What is FARC? Credit: Andisheh Nouaree

What is FARC? Credit: Andisheh Nouaree

FARC is pronounced like FARK, the irreverent news aggregator website I'm hoping will link to this article, driving tens of thousands of readers to this story, thus giving my employers the impression that my writing is more popular than it actually is.

Yet despite the homophony, FARC and FARK are not the same. FARK kills time, brain cells and bandwidth. FARC kills people.

Lots of people.

FARC stands for Fuerzas Armadas Revolucionarias de Colombia. In English, that means Revolutionary Armed Forces of Colombia.

FARC is an armed rebel group. It is one of several armed groups in the country — leftist rebels, right-wing paramilitaries, the government, drug lords — that have turned Colombia into one of the world's most violent places.

FARC has been at war with Colombia's government, and its people, since 1965. The group was born of Colombia's historic economic disparity.

Like pretty much all of Latin America, Colombia's wealth is concentrated in the hands of a few super-rich. Wealthy Colombians tend to belong to the country's white, European-descended minority, while the poor are typically from Colombia's mixed European, Amerindian or African heritage.

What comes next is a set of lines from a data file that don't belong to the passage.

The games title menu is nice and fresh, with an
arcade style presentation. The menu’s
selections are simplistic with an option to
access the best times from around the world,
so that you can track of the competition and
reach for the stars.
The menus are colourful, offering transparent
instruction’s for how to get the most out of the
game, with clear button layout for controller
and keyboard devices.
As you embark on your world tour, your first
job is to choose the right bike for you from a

FARC was founded by an alliance of Marxists and peasant militias. Their stated goal — to stick up for the political and economic rights of the rural poor by waging a guerilla and terrorist war against Colombia's government.

At its turn-of-the-century peak, FARC had some 16,000 members. It derives its income, some $200 million to $300 million annually, largely from cocaine trafficking. Just like driving supports oil-rich dictators and terrorists, and buying conflict diamonds bankrolls wars in Africa, doing coke funds violent rebels in Colombia.

It was so strong that, in 1999, Colombia's government ceded control of roughly one-third of Colombia (equal to an area the size of Ohio, only warmer and with better coffee).

The government hoped that giving up the land would foster negotiations that would stop, or at least slow, Colombia's staggering rate of violence. (In 2002, for example, about 32,000 Colombians were murdered — a murder rate 11 times higher than the United States', which if you haven't noticed can be rather murderous at times.)

Needless to say the government's appeasement plan didn't work out. In 2001, FARC kidnapped and assassinated a former Colombian government minister. In 2002, it kidnapped a presidential candidate and hijacked a plane to kidnap a Colombian senator who was on board.

In August 2002, Álvaro Uribe assumed Colombia's presidency, and reversed course with FARC. Instead of talking, he redoubled Colombia's effort to attack it.

With money and weapons supplied by the United States (which pours billions in military aid to Colombia in a futile attempt to stop Colombia's cocaine production), Uribe has hacked away at FARC's strength. It's reportedly only half the military force it was, and recent killings of some of its top leaders have left it flailing.

FARC was mentioned in the American press recently because it was at the center of what seemed an imminent war between Colombia and its neighbor, Venezuela, this month.

After Colombian forces killed a top commander, Raul Reyes in Ecuador, Venezuela's President Hugo Chavez went on TV and ordered Venezuela's military to reinforce Venezuela's border with Colombia.

"Minister of defense," he said, "Send me 10 battalions to the border, including tanks."

Why would Venezuela's president care what happens between Colombia and Ecuador?

Some say Chavez is beating his chest to bolster his sagging popularity within Venezuela. Others have suggested that Reyes' computer, recovered by Colombian forces, has revealed that Chavez and Ecuador's leftist president, Rafael Correa, have been strong secret supporters of FARC. Chavez's military move may have been an attempt to preempt a Colombian attack on FARC strongholds in Venezuela.

Emergency peace talks in the Dominican Republic appear to have averted war between the three countries, but the core issue — namely Venezuela's and Ecuador's support for FARC — remains a source of tension.